§ Work task
The result should be the full listing copied exactly, with no pictures in it.
-=-=-=-=-
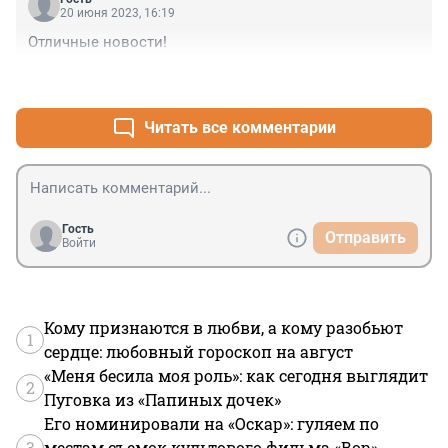
20 июня 2023, 16:19
Отличные новости!
+1
–0
Читать все комментарии
Гость
Отправить
Войти
Кому признаются в любви, а кому разобьют
1
сердце: любовный гороскоп на август
«Меня бесила моя роль»: как сегодня выглядит
2
Пуговка из «Папиных дочек»
Его номинировали на «Оскар»: гуляем по
3
местам съемок культового фильма «Вор»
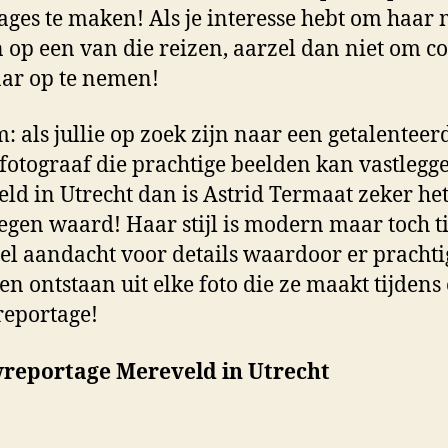
ages te maken! Als je interesse hebt om haar 
op een van die reizen, aarzel dan niet om co
ar op te nemen!
: als jullie op zoek zijn naar een getalenteer
fotograaf die prachtige beelden kan vastlegg
ld in Utrecht dan is Astrid Termaat zeker he
gen waard! Haar stijl is modern maar toch ti
el aandacht voor details waardoor er prachti
en ontstaan uit elke foto die ze maakt tijdens
eportage!
reportage Mereveld in Utrecht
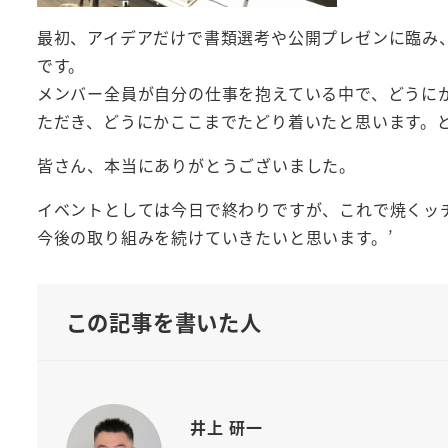
最初、アイデアだけで書類選考や公開プレゼンに臨み、
です。
メンバー全員が自分の仕事を抱えている中で、どうに
ただき、どうにかここまでたどり着いたと思います。ど
皆さん、本当にありがとうございました。
イベントとしては今日で終わりですが、これで焼くッ
今後の取り組みを続けていきたいと思います。’
この記事を書いた人
井上 研一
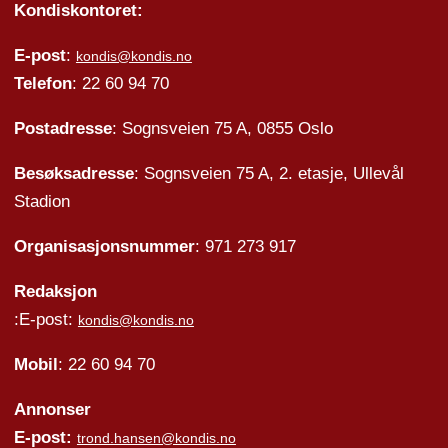
Kondiskontoret:
E-post
:
kondis@kondis.no
Telefon
: 22 60 94 70
Postadresse
: Sognsveien 75 A, 0855 Oslo
Besøksadresse
: Sognsveien 75 A, 2. etasje, Ullevål
Stadion
Organisasjonsnummer
: 971 273 917
Redaksjon
:E-post:
kondis@kondis.no
Mobil
: 22 60 94 70
Annonser
E-post:
trond.hansen@kondis.no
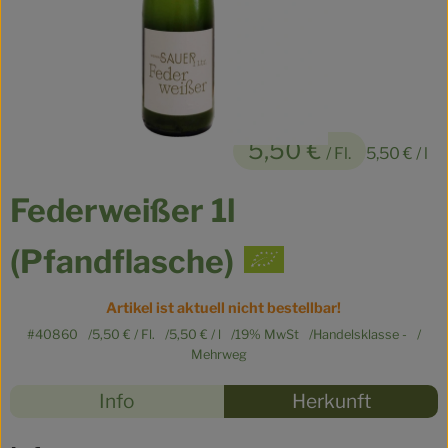
Kühltheke
Veganes
Brot
5,50 €
Speisekammer
/ Fl.
5,50 €
/ l
Getränke
Federweißer 1l
Drogerie & Haushalt
(Pfandflasche)
Artikel ist aktuell nicht bestellbar!
So geht’s
#40860
5,50 €
/ Fl.
5,50 €
/ l
19% MwSt
Handelsklasse -
Über uns
Mehrweg
Rezepte
Info
Herkunft
Für Kita & Büro
Es wurden
Entdecke passende Rezepte
Blog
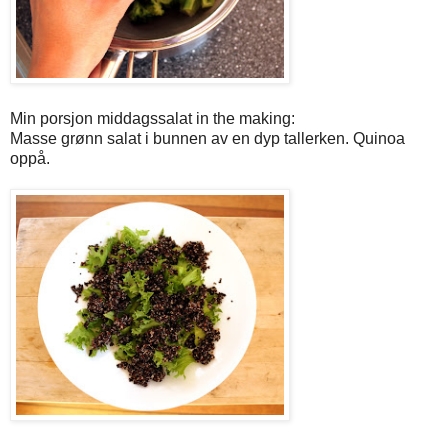
Min porsjon middagssalat in the making:
Masse grønn salat i bunnen av en dyp tallerken. Quinoa
oppå.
-=-=-=-=-
§ Answer
20 июня 2023, 16:19
Отличные новости!
+1
–0
Читать все комментарии
Гость
Отправить
Войти
Кому признаются в любви, а кому разобьют
1
сердце: любовный гороскоп на август
«Меня бесила моя роль»: как сегодня выглядит
2
Пуговка из «Папиных дочек»
Его номинировали на «Оскар»: гуляем по
3
местам съемок культового фильма «Вор»
ages te maken! Als je interesse hebt om haar 
op een van die reizen, aarzel dan niet om co
ar op te nemen!
: als jullie op zoek zijn naar een getalenteer
fotograaf die prachtige beelden kan vastlegg
ld in Utrecht dan is Astrid Termaat zeker he
gen waard! Haar stijl is modern maar toch ti
el aandacht voor details waardoor er prachti
en ontstaan uit elke foto die ze maakt tijdens
eportage!
reportage Mereveld in Utrecht
最初、アイデアだけで書類選考や公開プレゼンに臨み、
です。
メンバー全員が自分の仕事を抱えている中で、どうに
ただき、どうにかここまでたどり着いたと思います。ど
皆さん、本当にありがとうございました。
イベントとしては今日で終わりですが、これで焼くッ
今後の取り組みを続けていきたいと思います。’
この記事を書いた人
井上 研一
Kondiskontoret:
E-post
:
kondis@kondis.no
Telefon
: 22 60 94 70
Postadresse
: Sognsveien 75 A, 0855 Oslo
Besøksadresse
: Sognsveien 75 A, 2. etasje, Ullevål
Stadion
Organisasjonsnummer
: 971 273 917
Redaksjon
:E-post:
kondis@kondis.no
Mobil
: 22 60 94 70
Annonser
E-post:
trond.hansen@kondis.no
Kühltheke
Veganes
Brot
5,50 €
Speisekammer
/ Fl.
5,50 €
/ l
Getränke
Federweißer 1l
Drogerie & Haushalt
(Pfandflasche)
Artikel ist aktuell nicht bestellbar!
So geht’s
#40860
5,50 €
/ Fl.
5,50 €
/ l
19% MwSt
Handelsklasse -
Über uns
Mehrweg
Rezepte
Info
Herkunft
Für Kita & Büro
Es wurden
Entdecke passende Rezepte
Blog
Min porsjon middagssalat in the making:
Masse grønn salat i bunnen av en dyp tallerken. Quinoa
oppå.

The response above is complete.